:: Source records ::
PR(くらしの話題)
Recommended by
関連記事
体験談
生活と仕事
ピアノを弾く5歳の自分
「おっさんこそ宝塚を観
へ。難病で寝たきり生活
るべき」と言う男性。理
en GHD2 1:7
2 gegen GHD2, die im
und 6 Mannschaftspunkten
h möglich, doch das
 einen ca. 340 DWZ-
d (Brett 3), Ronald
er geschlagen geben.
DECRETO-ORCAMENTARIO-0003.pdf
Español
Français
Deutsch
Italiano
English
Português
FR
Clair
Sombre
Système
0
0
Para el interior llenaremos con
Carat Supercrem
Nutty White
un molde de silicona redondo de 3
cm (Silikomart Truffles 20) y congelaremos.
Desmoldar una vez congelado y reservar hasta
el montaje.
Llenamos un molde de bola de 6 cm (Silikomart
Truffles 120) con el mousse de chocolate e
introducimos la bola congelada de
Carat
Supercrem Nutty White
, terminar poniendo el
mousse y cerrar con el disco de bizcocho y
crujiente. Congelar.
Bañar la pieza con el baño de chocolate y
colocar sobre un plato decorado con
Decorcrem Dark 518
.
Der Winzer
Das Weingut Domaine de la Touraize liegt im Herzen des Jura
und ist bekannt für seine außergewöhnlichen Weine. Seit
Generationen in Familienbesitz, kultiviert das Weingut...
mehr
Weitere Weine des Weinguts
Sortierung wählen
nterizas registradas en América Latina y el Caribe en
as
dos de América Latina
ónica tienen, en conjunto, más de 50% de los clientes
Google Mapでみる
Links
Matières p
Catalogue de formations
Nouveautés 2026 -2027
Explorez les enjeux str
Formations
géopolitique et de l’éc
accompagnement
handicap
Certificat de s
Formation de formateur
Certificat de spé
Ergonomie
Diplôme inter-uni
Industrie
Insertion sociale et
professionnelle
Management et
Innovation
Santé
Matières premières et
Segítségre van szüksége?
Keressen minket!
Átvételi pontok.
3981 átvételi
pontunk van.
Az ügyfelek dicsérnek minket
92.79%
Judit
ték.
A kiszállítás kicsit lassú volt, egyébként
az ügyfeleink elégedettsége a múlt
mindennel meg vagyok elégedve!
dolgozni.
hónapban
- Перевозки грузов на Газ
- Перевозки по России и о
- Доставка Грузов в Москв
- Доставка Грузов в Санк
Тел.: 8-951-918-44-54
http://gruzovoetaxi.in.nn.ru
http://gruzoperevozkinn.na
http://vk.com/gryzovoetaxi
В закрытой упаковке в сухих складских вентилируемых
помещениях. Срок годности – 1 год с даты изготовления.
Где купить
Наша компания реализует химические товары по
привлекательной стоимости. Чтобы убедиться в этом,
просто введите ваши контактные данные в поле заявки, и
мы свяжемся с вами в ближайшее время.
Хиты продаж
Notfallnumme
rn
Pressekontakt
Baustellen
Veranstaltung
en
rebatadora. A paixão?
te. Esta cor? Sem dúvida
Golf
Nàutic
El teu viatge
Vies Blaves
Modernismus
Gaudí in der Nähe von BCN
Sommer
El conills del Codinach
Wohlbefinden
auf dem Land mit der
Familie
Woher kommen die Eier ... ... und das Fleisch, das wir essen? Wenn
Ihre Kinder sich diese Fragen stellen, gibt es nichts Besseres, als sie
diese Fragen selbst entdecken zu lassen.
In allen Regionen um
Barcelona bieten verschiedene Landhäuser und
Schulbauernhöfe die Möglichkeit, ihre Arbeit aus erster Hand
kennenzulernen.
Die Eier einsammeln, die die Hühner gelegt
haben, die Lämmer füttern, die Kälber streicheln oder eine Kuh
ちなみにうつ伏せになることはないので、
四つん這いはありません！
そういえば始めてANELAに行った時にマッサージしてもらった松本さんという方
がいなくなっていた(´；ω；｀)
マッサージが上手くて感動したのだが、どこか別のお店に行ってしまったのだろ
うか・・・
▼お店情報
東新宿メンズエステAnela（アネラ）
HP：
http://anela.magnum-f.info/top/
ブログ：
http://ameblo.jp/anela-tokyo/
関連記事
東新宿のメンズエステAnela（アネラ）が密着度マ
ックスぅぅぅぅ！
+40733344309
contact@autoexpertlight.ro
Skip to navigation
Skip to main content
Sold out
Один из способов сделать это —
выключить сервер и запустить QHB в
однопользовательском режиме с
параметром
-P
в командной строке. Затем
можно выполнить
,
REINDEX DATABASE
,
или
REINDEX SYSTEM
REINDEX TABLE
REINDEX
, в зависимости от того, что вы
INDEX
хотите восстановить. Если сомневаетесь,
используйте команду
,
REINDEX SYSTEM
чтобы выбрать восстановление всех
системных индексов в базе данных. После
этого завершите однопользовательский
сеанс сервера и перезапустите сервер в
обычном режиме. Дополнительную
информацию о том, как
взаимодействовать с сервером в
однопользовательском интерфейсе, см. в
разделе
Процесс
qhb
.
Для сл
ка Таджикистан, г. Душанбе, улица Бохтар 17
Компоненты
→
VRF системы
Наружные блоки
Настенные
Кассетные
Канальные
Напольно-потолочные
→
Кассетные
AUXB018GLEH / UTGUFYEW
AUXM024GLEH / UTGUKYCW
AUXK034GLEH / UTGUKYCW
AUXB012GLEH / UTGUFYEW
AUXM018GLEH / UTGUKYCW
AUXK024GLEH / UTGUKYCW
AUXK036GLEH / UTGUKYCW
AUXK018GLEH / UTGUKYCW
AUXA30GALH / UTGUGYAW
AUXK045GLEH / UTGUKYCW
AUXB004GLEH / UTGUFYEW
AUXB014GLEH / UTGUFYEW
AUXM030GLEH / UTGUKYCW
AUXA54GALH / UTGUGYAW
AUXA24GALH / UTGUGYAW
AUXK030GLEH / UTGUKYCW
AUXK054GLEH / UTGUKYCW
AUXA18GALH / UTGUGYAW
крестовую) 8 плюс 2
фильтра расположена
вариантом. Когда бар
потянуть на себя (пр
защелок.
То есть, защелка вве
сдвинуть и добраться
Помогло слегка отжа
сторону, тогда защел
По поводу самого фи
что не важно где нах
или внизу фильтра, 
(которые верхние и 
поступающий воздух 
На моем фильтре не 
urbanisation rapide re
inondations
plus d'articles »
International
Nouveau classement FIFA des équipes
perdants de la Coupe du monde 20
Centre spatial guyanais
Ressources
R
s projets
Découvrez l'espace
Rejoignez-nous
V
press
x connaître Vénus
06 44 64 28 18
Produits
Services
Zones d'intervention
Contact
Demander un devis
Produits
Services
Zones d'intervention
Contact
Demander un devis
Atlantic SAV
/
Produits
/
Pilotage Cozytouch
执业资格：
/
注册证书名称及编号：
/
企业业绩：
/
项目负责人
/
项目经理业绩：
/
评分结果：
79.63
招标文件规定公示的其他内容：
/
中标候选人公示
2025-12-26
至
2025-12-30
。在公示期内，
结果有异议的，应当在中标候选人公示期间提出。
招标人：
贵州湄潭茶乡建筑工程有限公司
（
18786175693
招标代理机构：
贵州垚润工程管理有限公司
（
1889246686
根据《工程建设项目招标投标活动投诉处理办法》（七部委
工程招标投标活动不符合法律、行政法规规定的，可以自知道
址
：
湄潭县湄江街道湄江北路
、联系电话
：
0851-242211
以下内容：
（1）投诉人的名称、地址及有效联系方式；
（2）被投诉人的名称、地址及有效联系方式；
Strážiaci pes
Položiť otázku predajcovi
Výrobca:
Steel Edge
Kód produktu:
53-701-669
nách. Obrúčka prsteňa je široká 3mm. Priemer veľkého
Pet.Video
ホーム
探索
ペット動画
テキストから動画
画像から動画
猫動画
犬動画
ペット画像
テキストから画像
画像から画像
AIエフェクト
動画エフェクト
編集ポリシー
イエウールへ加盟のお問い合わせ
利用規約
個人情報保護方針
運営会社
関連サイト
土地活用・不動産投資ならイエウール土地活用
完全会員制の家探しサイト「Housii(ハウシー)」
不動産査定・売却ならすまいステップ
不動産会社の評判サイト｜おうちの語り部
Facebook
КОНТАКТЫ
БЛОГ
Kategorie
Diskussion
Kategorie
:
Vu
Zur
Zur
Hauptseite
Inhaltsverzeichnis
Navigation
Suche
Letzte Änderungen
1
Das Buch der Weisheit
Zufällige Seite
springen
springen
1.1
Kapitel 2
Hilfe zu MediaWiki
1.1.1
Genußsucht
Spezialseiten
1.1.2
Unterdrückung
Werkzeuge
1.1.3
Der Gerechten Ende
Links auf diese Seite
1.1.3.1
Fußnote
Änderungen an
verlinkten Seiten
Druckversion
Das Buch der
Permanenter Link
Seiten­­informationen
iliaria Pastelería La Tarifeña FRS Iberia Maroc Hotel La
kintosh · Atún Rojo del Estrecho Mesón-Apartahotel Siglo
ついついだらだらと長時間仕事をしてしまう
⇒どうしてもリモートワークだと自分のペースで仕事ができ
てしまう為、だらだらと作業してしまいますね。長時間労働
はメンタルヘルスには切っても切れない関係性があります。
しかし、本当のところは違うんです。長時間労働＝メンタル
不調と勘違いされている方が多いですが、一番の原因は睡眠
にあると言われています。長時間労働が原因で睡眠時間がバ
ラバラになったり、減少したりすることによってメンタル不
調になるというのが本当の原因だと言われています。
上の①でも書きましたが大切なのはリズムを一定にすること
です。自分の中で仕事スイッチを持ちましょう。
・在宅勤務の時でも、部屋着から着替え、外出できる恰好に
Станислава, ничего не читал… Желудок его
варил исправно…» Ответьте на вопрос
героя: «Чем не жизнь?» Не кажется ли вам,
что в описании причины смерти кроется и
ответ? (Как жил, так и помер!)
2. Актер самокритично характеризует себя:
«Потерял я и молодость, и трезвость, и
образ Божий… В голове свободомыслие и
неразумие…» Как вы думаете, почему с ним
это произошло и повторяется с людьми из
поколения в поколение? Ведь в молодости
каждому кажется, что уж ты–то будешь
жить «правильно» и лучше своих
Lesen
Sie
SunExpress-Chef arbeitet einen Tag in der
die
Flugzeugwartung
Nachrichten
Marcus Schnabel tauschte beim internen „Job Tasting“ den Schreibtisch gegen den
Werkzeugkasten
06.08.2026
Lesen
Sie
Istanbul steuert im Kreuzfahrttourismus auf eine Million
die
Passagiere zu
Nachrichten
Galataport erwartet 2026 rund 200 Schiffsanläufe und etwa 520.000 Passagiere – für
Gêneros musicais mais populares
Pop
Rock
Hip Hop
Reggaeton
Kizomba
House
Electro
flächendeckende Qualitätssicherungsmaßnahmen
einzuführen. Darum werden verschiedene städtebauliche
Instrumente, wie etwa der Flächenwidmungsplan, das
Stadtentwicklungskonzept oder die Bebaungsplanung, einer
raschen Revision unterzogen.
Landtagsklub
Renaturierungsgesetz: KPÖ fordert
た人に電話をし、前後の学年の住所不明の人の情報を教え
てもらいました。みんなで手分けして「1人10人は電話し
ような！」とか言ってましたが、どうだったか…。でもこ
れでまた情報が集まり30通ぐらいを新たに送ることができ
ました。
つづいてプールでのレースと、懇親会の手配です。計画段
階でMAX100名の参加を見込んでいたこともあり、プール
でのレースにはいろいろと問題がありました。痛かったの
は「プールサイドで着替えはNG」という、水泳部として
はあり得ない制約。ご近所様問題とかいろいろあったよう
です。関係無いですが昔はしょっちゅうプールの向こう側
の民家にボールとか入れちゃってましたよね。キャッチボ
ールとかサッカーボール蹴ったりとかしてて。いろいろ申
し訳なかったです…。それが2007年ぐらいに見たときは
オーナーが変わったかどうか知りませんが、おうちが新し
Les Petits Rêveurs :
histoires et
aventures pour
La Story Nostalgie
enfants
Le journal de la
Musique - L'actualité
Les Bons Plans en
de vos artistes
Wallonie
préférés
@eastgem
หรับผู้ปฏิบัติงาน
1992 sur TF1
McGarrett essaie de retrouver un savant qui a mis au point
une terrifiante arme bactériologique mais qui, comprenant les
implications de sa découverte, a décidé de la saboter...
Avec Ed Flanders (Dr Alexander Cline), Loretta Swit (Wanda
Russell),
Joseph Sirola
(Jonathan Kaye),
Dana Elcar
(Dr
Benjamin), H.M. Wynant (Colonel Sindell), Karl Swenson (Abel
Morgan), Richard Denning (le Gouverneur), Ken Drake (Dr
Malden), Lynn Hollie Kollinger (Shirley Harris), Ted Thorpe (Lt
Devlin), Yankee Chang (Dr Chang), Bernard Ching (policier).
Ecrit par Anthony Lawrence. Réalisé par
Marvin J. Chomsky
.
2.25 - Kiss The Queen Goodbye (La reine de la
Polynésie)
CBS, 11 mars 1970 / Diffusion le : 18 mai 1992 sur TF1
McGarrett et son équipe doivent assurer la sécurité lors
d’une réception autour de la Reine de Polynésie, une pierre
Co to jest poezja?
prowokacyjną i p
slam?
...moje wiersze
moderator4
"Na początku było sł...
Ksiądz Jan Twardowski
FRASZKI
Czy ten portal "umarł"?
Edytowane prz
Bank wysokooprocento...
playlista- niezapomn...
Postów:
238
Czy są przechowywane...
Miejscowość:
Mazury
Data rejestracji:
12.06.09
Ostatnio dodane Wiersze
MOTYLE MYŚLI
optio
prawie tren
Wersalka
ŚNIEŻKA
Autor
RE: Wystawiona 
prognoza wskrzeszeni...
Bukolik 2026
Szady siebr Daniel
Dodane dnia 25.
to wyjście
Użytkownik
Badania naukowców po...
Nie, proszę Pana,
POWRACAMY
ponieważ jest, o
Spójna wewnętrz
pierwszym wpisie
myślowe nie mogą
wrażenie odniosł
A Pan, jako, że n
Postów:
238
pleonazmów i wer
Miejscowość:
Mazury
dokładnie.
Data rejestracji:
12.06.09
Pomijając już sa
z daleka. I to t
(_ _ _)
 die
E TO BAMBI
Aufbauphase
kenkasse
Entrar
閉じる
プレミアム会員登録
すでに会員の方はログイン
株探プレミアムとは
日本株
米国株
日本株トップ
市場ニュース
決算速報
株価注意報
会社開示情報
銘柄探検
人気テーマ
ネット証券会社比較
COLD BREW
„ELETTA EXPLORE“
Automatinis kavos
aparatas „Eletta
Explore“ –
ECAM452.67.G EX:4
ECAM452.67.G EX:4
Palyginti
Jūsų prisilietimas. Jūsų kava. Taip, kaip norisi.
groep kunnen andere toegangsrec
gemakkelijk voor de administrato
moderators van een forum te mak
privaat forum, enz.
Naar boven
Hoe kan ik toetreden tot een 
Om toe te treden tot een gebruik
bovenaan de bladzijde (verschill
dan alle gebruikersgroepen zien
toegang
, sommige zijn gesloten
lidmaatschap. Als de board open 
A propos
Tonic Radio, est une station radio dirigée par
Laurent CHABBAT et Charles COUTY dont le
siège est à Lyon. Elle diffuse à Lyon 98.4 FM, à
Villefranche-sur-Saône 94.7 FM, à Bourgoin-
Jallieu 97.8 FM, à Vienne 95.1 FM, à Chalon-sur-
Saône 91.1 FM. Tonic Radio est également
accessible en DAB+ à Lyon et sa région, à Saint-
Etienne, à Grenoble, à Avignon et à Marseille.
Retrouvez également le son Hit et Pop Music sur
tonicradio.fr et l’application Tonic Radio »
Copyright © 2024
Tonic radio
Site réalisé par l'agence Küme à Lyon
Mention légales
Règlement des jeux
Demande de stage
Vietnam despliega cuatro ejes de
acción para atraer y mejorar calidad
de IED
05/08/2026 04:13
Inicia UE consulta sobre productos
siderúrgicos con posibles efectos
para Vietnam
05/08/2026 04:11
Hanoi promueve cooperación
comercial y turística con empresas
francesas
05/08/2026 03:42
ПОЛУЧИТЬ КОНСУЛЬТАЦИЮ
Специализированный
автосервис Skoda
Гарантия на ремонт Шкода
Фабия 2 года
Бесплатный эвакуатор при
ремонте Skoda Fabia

:: Exercise goal ::
Where the line holding "используйте команду" appears in the listing above, start reproducing exactly, and end with the line holding "Rejoignez-nous".

:: Solution ::
используйте команду
,
REINDEX SYSTEM
чтобы выбрать восстановление всех
системных индексов в базе данных. После
этого завершите однопользовательский
сеанс сервера и перезапустите сервер в
обычном режиме. Дополнительную
информацию о том, как
взаимодействовать с сервером в
однопользовательском интерфейсе, см. в
разделе
Процесс
qhb
.
Для сл
ка Таджикистан, г. Душанбе, улица Бохтар 17
Компоненты
→
VRF системы
Наружные блоки
Настенные
Кассетные
Канальные
Напольно-потолочные
→
Кассетные
AUXB018GLEH / UTGUFYEW
AUXM024GLEH / UTGUKYCW
AUXK034GLEH / UTGUKYCW
AUXB012GLEH / UTGUFYEW
AUXM018GLEH / UTGUKYCW
AUXK024GLEH / UTGUKYCW
AUXK036GLEH / UTGUKYCW
AUXK018GLEH / UTGUKYCW
AUXA30GALH / UTGUGYAW
AUXK045GLEH / UTGUKYCW
AUXB004GLEH / UTGUFYEW
AUXB014GLEH / UTGUFYEW
AUXM030GLEH / UTGUKYCW
AUXA54GALH / UTGUGYAW
AUXA24GALH / UTGUGYAW
AUXK030GLEH / UTGUKYCW
AUXK054GLEH / UTGUKYCW
AUXA18GALH / UTGUGYAW
крестовую) 8 плюс 2
фильтра расположена
вариантом. Когда бар
потянуть на себя (пр
защелок.
То есть, защелка вве
сдвинуть и добраться
Помогло слегка отжа
сторону, тогда защел
По поводу самого фи
что не важно где нах
или внизу фильтра, 
(которые верхние и 
поступающий воздух 
На моем фильтре не 
urbanisation rapide re
inondations
plus d'articles »
International
Nouveau classement FIFA des équipes
perdants de la Coupe du monde 20
Centre spatial guyanais
Ressources
R
s projets
Découvrez l'espace
Rejoignez-nous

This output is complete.